After an intensive discussion it was decided to go further into the depths and to see what the hermit was doing in the Einsiedelei as it is known in our area. It was a walk downwards to remind you that you had calf muscles on your legs, but we survived and approached the hermit’s house.
It seemed that the hermit was not at home, or perhaps she was peeping behind the curtains, not wanting to be photographed. Hermits can be quite fussy about things like that. I pushed a couple of tourists to one side and made my photo.
On the return journey I noticed this interesting little place just near the house. I do not know what it is used for, but probably something that hermits need. Perhaps a place to escape from the permanent march of the tourists.

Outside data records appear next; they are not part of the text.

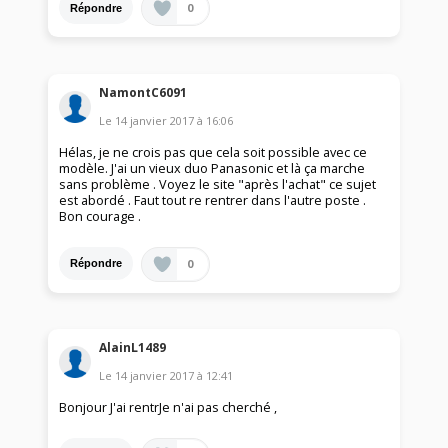
0
Répondre
NamontC6091
Le
14 janvier 2017
à
16:06
Hélas, je ne crois pas que cela soit possible avec ce
modèle. J'ai un vieux duo Panasonic et là ça marche
sans problème . Voyez le site "après l'achat" ce sujet
est abordé . Faut tout re rentrer dans l'autre poste .
Bon courage .
0
Répondre
AlainL1489
Le
14 janvier 2017
à
12:41
Bonjour J'ai rentrJe n'ai pas cherché ,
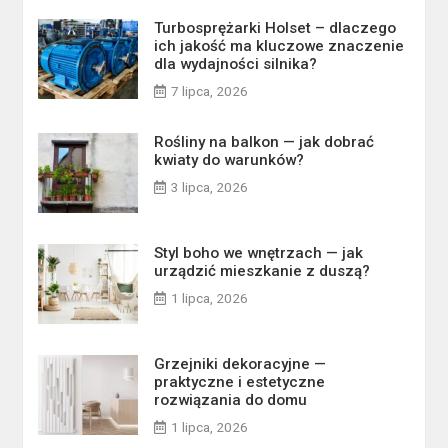
Turbosprężarki Holset – dlaczego
ich jakość ma kluczowe znaczenie
dla wydajności silnika?
7 lipca, 2026
Rośliny na balkon — jak dobrać
kwiaty do warunków?
3 lipca, 2026
Styl boho we wnętrzach — jak
urządzić mieszkanie z duszą?
1 lipca, 2026
Grzejniki dekoracyjne —
praktyczne i estetyczne
rozwiązania do domu
1 lipca, 2026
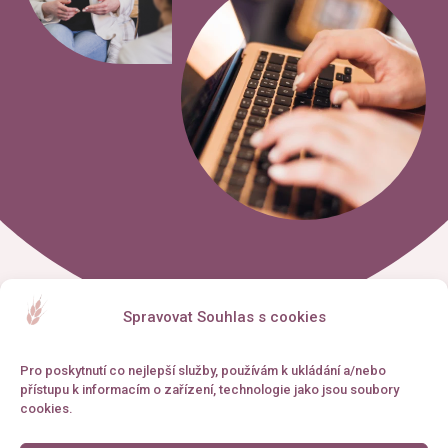
Spravovat Souhlas s cookies
,,
Pro poskytnutí co nejlepší služby, používám k ukládání a/nebo
přístupu k informacím o zařízení, technologie jako jsou soubory
cookies.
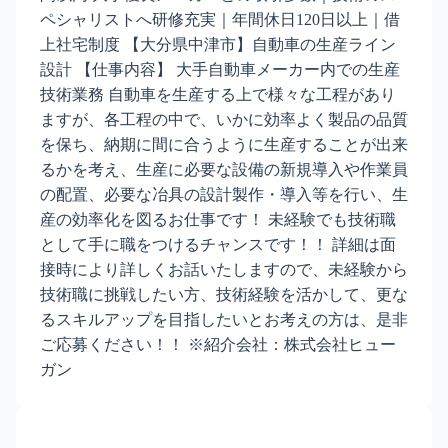
ペシャリストへ研修充実｜年間休日120日以上｜借
上社宅制度 【大分県中津市】自動車の生産ライン
設計 【仕事内容】 大手自動車メーカー内での生産
技術業務 自動車を生産する上で様々な工程があり
ますが、各工程の中で、いかに効率よく製品の品質
を保ち、納期に間に合うように生産することが出来
るかを考え、生産に必要な設備の新規導入や作業員
の配置、必要な冶具の設計製作・導入等を行い、生
産の効率化を図るお仕事です！ 未経験でも技術職
として手に職をつけるチャンスです！！ 詳細は面
接時により詳しくお話いたしますので、未経験から
技術職に挑戦したい方、技術経験を活かして、更な
るスキルアップを目指したいとお考えの方は、是非
ご応募ください！！ ※紹介会社：株式会社ヒュー
ガン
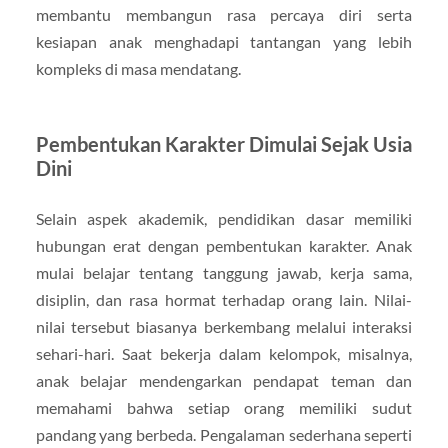
membantu membangun rasa percaya diri serta
kesiapan anak menghadapi tantangan yang lebih
kompleks di masa mendatang.
Pembentukan Karakter Dimulai Sejak Usia
Dini
Selain aspek akademik, pendidikan dasar memiliki
hubungan erat dengan pembentukan karakter. Anak
mulai belajar tentang tanggung jawab, kerja sama,
disiplin, dan rasa hormat terhadap orang lain. Nilai-
nilai tersebut biasanya berkembang melalui interaksi
sehari-hari. Saat bekerja dalam kelompok, misalnya,
anak belajar mendengarkan pendapat teman dan
memahami bahwa setiap orang memiliki sudut
pandang yang berbeda. Pengalaman sederhana seperti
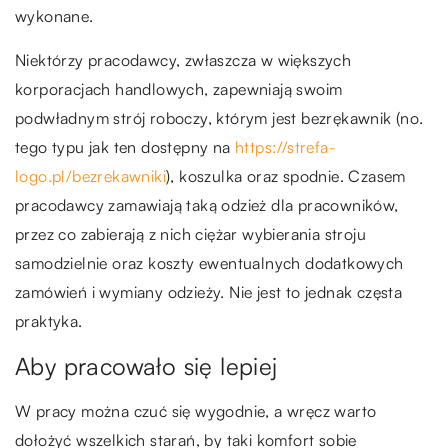
wykonane.
Niektórzy pracodawcy, zwłaszcza w większych
korporacjach handlowych, zapewniają swoim
podwładnym strój roboczy, którym jest bezrękawnik (no.
tego typu jak ten dostępny na
https://strefa-
logo.pl/bezrekawniki
), koszulka oraz spodnie. Czasem
pracodawcy zamawiają taką odzież dla pracowników,
przez co zabierają z nich ciężar wybierania stroju
samodzielnie oraz koszty ewentualnych dodatkowych
zamówień i wymiany odzieży. Nie jest to jednak częsta
praktyka.
Aby pracowało się lepiej
W pracy można czuć się wygodnie, a wręcz warto
dołożyć wszelkich starań, by taki komfort sobie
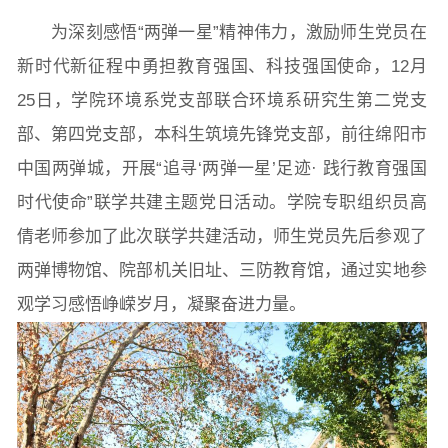
院长致词
学院简介
现任领导
各系介绍
为深刻感悟“两弹一星”精神伟力，激励师生党员在
新时代新征程中勇担教育强国、科技强国使命，12月
25日，学院环境系党支部联合环境系研究生第二党支
院党委
院行政
院工会
教授委员会
部、第四党支部，本科生筑境先锋党支部，前往绵阳市
中国两弹城，开展“追寻‘两弹一星’足迹· 践行教育强国
教学科研岗
行政管理岗
教学思政岗
实验教辅岗
时代使命”联学共建主题党日活动。学院专职组织员高
倩老师参加了此次联学共建活动，师生党员先后参观了
两弹博物馆、院部机关旧址、三防教育馆，通过实地参
本科教育
研究生教育
继续教育
观学习感悟峥嵘岁月，凝聚奋进力量。
科研概况
学术动态
科研平台
科研办事流程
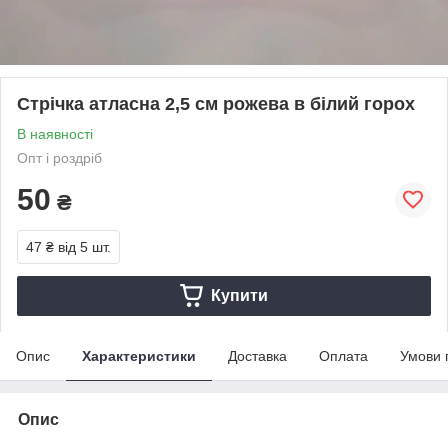
Стрічка атласна 2,5 см рожева в білий горох
В наявності
Опт і роздріб
50
₴
47 ₴
від 5 шт.
Купити
Опис
Характеристики
Доставка
Оплата
Умови 
Опис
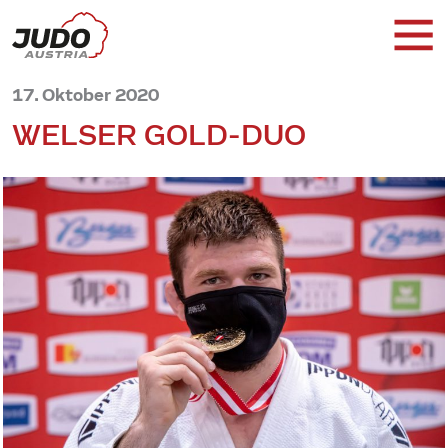
17. Oktober 2020
WELSER GOLD-DUO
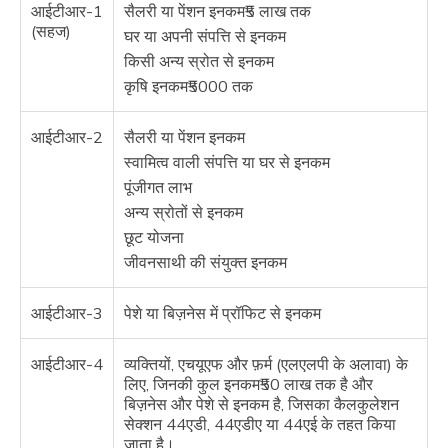
आईटीआर-1
सैलरी या पेंशन इनकम₹5 लाख तक
(सहज)
घर या अपनी संपत्ति से इनकम
किसी अन्य स्रोत से इनकम
कृषि इनकम₹5000 तक
आईटीआर-2
सैलरी या पेंशन इनकम
स्वामित्व वाली संपत्ति या घर से इनकम
पूंजीगत लाभ
अन्य स्रोतों से इनकम
छूट योजना
जीवनसाथी की संयुक्त इनकम
आईटीआर-3
पेशे या बिज़नेस में प्रॉफिट से इनकम
आईटीआर-4
व्यक्तियों, एचयूएफ और फ़र्म (एलएलपी के अलावा) के
लिए, जिनकी कुल इनकम₹50 लाख तक है और
बिज़नेस और पेशे से इनकम है, जिसका कैलकुलेशन
सेक्शन 44एडी, 44एडीए या 44एई के तहत किया
जाता है।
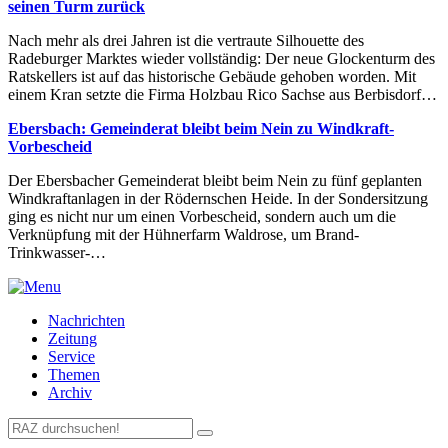
seinen Turm zurück
Nach mehr als drei Jahren ist die vertraute Silhouette des
Radeburger Marktes wieder vollständig: Der neue Glockenturm des
Ratskellers ist auf das historische Gebäude gehoben worden. Mit
einem Kran setzte die Firma Holzbau Rico Sachse aus Berbisdorf…
Ebersbach: Gemeinderat bleibt beim Nein zu Windkraft-
Vorbescheid
Der Ebersbacher Gemeinderat bleibt beim Nein zu fünf geplanten
Windkraftanlagen in der Rödernschen Heide. In der Sondersitzung
ging es nicht nur um einen Vorbescheid, sondern auch um die
Verknüpfung mit der Hühnerfarm Waldrose, um Brand-
Trinkwasser-…
Nachrichten
Zeitung
Service
Themen
Archiv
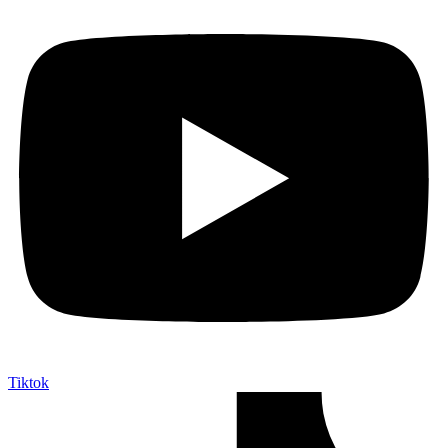
Tiktok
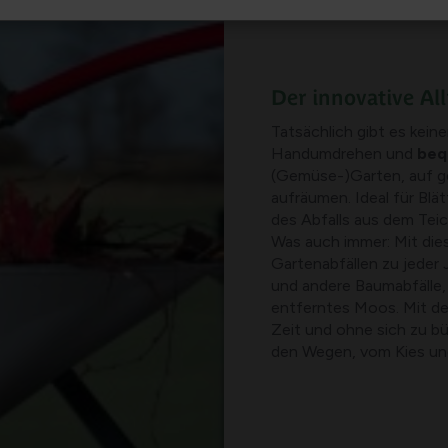
Der innovative Al
Tatsächlich gibt es keine
Handumdrehen und
beq
(Gemüse-)Garten, auf g
aufräumen. Ideal für Blä
des Abfalls aus dem Teic
Was auch immer: Mit die
Gartenabfällen zu jeder 
und andere Baumabfälle, 
entferntes Moos. Mit de
Zeit und ohne sich zu b
den Wegen, vom Kies un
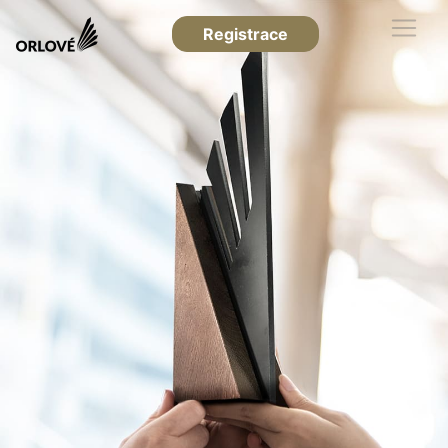
Registrace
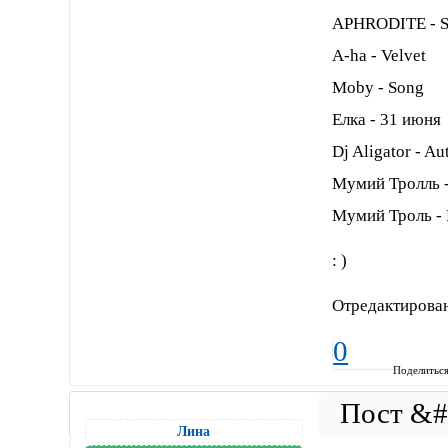
APHRODITE -
A-ha - Velvet
Moby - Song
Елка - 31 июня
Dj Aligator - Au
Мумий Тролль -
Мумий Троль - 
: )
Отредактирован
0
Поделитьс
Лина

We walked on along the banks of the stream flowing through the Einsiedelei. It was then that my scout changed the direction to an upwards walk, to return to our car. A lot of renovations had been made in the Einsidelei and one was to make a new path with steps. Unfortunately the steps seem to have been designed for a guy known as Gulliver, and I was more a golden oldie who was still glad that her feet were attached to her legs. The first step seemed to be the test. It was bordered with a wooden plank which you had to climb up. Unfortunately there were no bushes or trees or other useful objects to hold onto and for a moment I was suspended in mid air, one foot raised and the other wanting to follow. My scount had already moved on to tackle other obstacles. The second step now loomed ahead and I was frozen to the spot, but now the scout realised my predicament and came to my assistance. He grasped my hand and I grasped his. It was a joint effort, but we succeeded and three Gulliver sized steps later I had reach the top - almost. There was now a slight steep climb, but if the hermit can do it, so can I and eventually we reached the top.
I could see my car, and I had survived yet another challenge. We arrived safe sound at home where my scout prepared an evening meal of cervelat salad, something typically Swiss made from our national sausage. As he is Mr. Swiss, I let him do it, it tastes more genuine.